Adapted from [1, 2].
Parameters
----------
image : torch.Tensor
N-dimensional image tensor, with the last ``ndim`` dimensions
being the image dimensions.
patch_shape : Iterable[int]
Shape of the patch of length ``ndim``.
patch_stride : Iterable[int], optional
Stride of the windows of length ``ndim``.
The default it is the patch size (i.e., non overlapping).
Returns
-------
patches : torch.Tensor
Tensor of (overlapping) patches of shape:
* ``1D: (..., npatches_z, patch_size_x)``
* ``2D: (..., npatches_z, npatches_y, patch_size_y, patch_size_x)``
* ``3D: (..., npatches_z, npatches_y, npatches_x, patch_size_z, patch_size_y, patch_size_x)``
References
----------
[1] https://stackoverflow.com/questions/64462917/view-as-windows-from-skimage-but-in-pytorch \n
[2] https://discuss.pytorch.org/t/patch-making-does-pytorch-have-anything-to-offer/33850/10
"""
# be sure it is a tensor
image = torch.as_tensor(image)
# default stride
if patch_stride is None:
patch_stride = patch_shape
# cast to array
patch_shape = np.asarray(patch_shape)
patch_stride = np.asarray(patch_stride)
# verify that strides and shapes are > 0
assert np.all(patch_shape > 0), f"Patch shape must be > 0; got {patch_shape}"
assert np.all(patch_stride > 0), f"Patch stride must be > 0; got {patch_stride}"
assert np.all(
patch_stride <= patch_shape
), "We do not support non-overlapping or non-contiguous patches."
# get number of dimensions
ndim = len(patch_shape)
batch_shape = image.shape[:-ndim]
# count number of patches for each dimension
ishape = np.asarray(image.shape[-ndim:])
num_patches = np.ceil(ishape / patch_stride)
num_patches = num_patches.astype(int)
# pad if required
padsize = ((num_patches - 1) * patch_stride + patch_shape) - ishape
padsize = np.stack((0 * padsize, padsize), axis=-1)
padsize = padsize.ravel()
patches = torch.nn.functional.pad(image, tuple(padsize))

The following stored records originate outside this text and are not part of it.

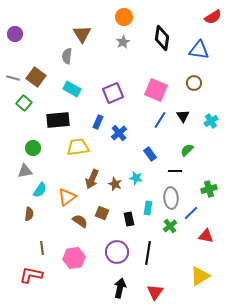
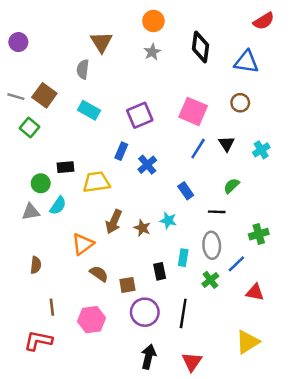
black rectangle: (58, 120) -> (65, 167), moved, size x0.6
cyan semicircle: (40, 190) -> (58, 206), moved
brown square: (102, 213) -> (127, 285), moved, turned -32

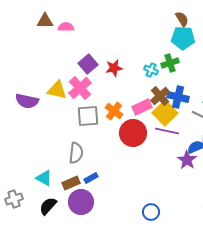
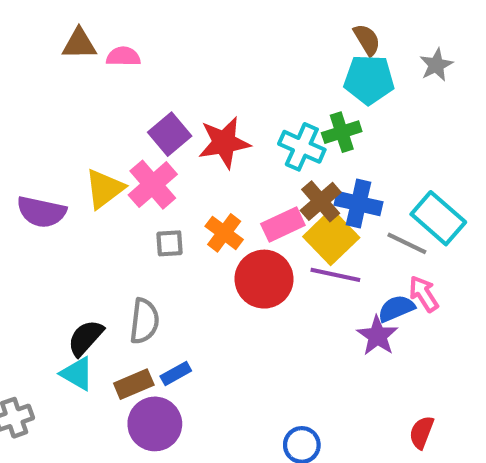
red star: (114, 68) -> (224, 143), size x1.4
cyan cross: (151, 70) -> (302, 147), size x1.5
yellow triangle: (57, 90) -> (104, 189), turned -50
gray square: (88, 116) -> (170, 243), size x0.6
black semicircle: (48, 206) -> (86, 338), moved

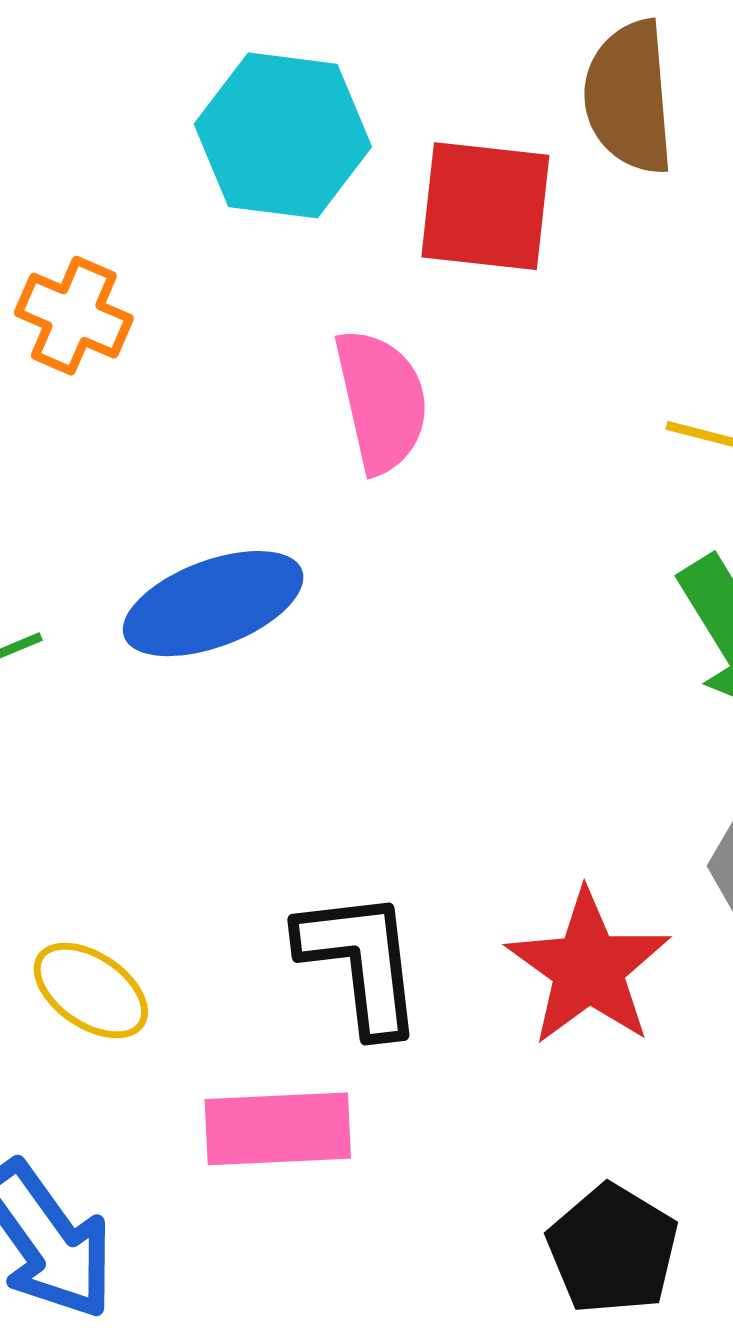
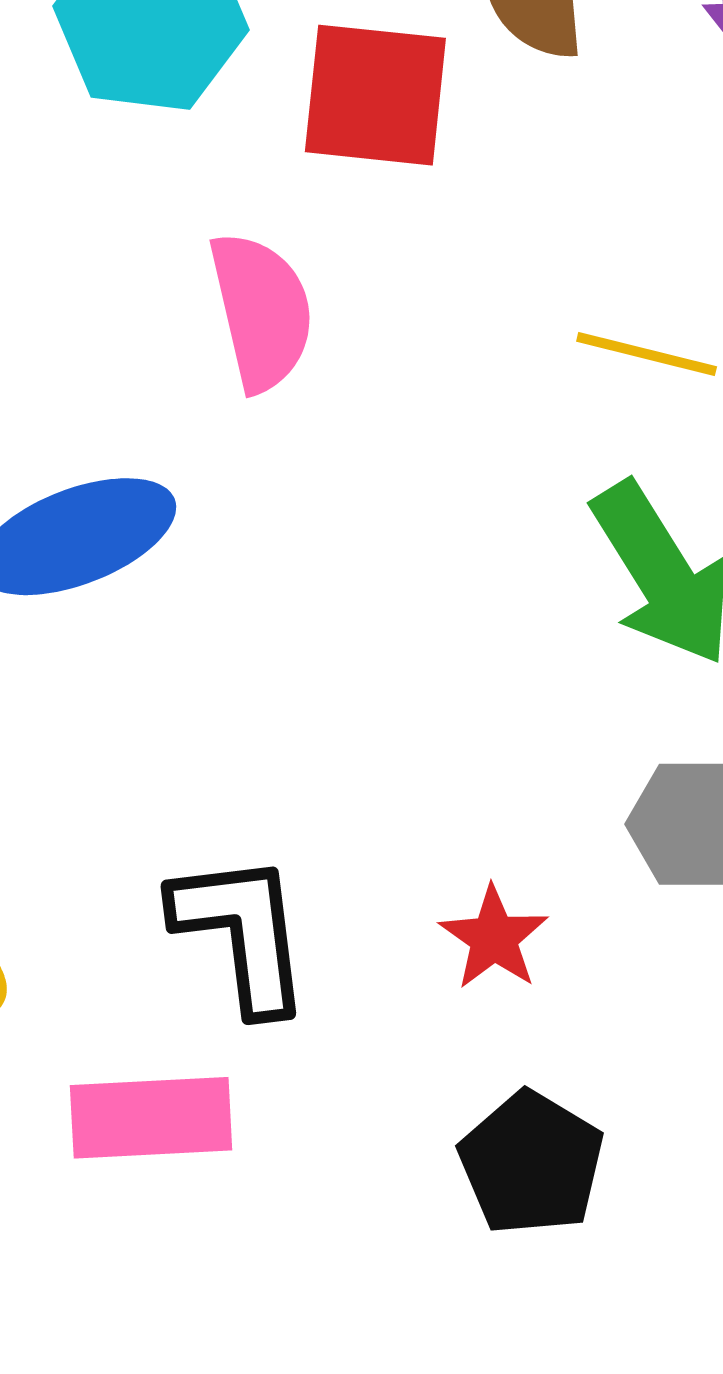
red star: (588, 968) -> (494, 938), size x0.6
black pentagon: (613, 1249) -> (531, 1163), moved

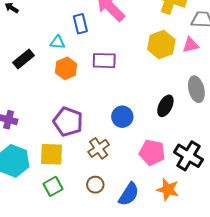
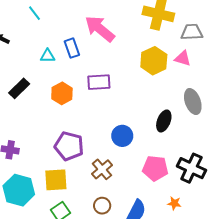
cyan triangle: (58, 42) -> (48, 56), moved
pink triangle: (191, 45) -> (183, 58), turned 36
orange star: (168, 189) -> (174, 203), size x0.6

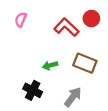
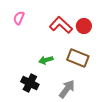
red circle: (91, 19) -> (84, 26), moved

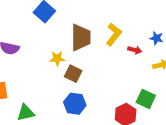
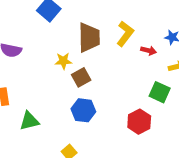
brown square: (73, 74) -> (81, 77), turned 36
green square: (146, 99) -> (160, 92), moved

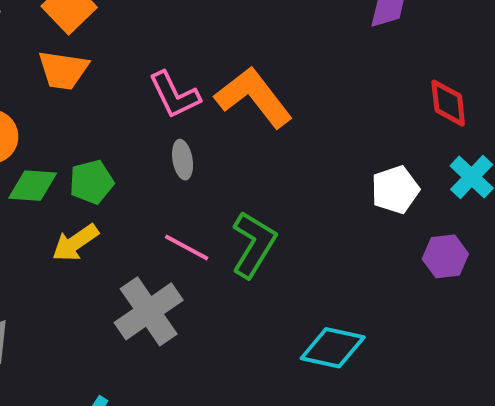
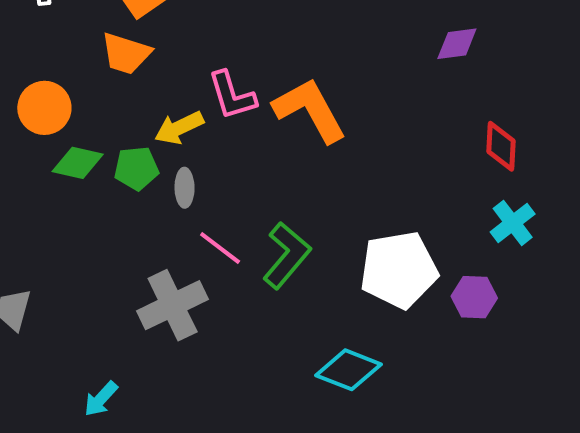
gray ellipse: (183, 160) -> (185, 188), moved
white pentagon: (395, 190) -> (399, 270), moved, size x1.6
yellow arrow: (75, 243) -> (179, 128), moved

# get reshape to (b, nz, ny, nx), (b, ny, nx), (b, nx) for 3, 2, and 1D, respectively
patches = patches.view(int(np.prod(batch_shape)), *patches.shape[-ndim:])
if ndim == 3:
kc, kh, kw = patch_shape # kernel size
dc, dh, dw = patch_stride # stride
patches = patches.unfold(1, kc, dc).unfold(2, kh, dh).unfold(3, kw, dw)
elif ndim == 2:
kh, kw = patch_shape # kernel size
dh, dw = patch_stride # stride
patches = patches.unfold(1, kh, dh).unfold(2, kw, dw)
elif ndim == 1:
kw = patch_shape # kernel size
dw = patch_stride # stride
patches = patches.unfold(1, kw, dw)
else:
raise ValueError(f"Only support ndim=1, 2, or 3, got {ndim}")
# reformat
patches = patches.reshape(*batch_shape, *patches.shape[1:])
return patches
[docs]def patches2tensor(patches, shape, patch_shape, patch_stride=None):
"""
Accumulate patches into a tensor.
Adapted from [1] using [2].
Parameters
----------
patches : torch.Tensor
Tensor of (overlapping) patches of shapes:
* ``1D: (..., npatches_z, patch_size_x)``
* ``2D: (..., npatches_z, npatches_y, patch_size_y, patch_size_x)``
* ``3D: (..., npatches_z, npatches_y, npatches_x, patch_size_z, patch_size_y, patch_size_x)``
shape : Iterable[int]
Output shape of length ``ndim``.
If scalar, assume isotropic matrix of shape ``ndim * [shape]``.
patch_shape : Iterable[int]
Shape of the patch of length ``ndim``.
patch_stride : Iterable[int], optional
Stride of the windows of length ``ndim``.
The default it is the patch size (i.e., non overlapping).
Returns
-------
image : torch.Tensor
N-dimensional image tensor, with the last ``ndim`` dimensions
being the image dimensions.
References
----------
[1] https://discuss.pytorch.org/t/how-to-split-tensors-with-overlap-and-then-reconstruct-the-original-tensor/70261 \n
[2] https://github.com/f-dangel/unfoldNd
"""
# be sure it is a tensor
patches = torch.as_tensor(patches)
# default stride
if patch_stride is None:
patch_stride = patch_shape
# cast to array
patch_shape = np.asarray(patch_shape)
patch_stride = np.asarray(patch_stride)
# verify that strides and shapes are > 0
assert np.all(patch_shape > 0), f"Patch shape must be > 0; got {patch_shape}"
assert np.all(patch_stride > 0), f"Patch stride must be > 0; got {patch_stride}"
assert np.all(
patch_stride <= patch_shape
), "We do not support non-overlapping or non-contiguous patches."
# get number of dimensions
ndim = len(shape)
batch_shape = patches.shape[: -2 * ndim]
# count number of patches for each dimension
ishape = np.asarray(shape)
num_patches = np.ceil(ishape / patch_stride)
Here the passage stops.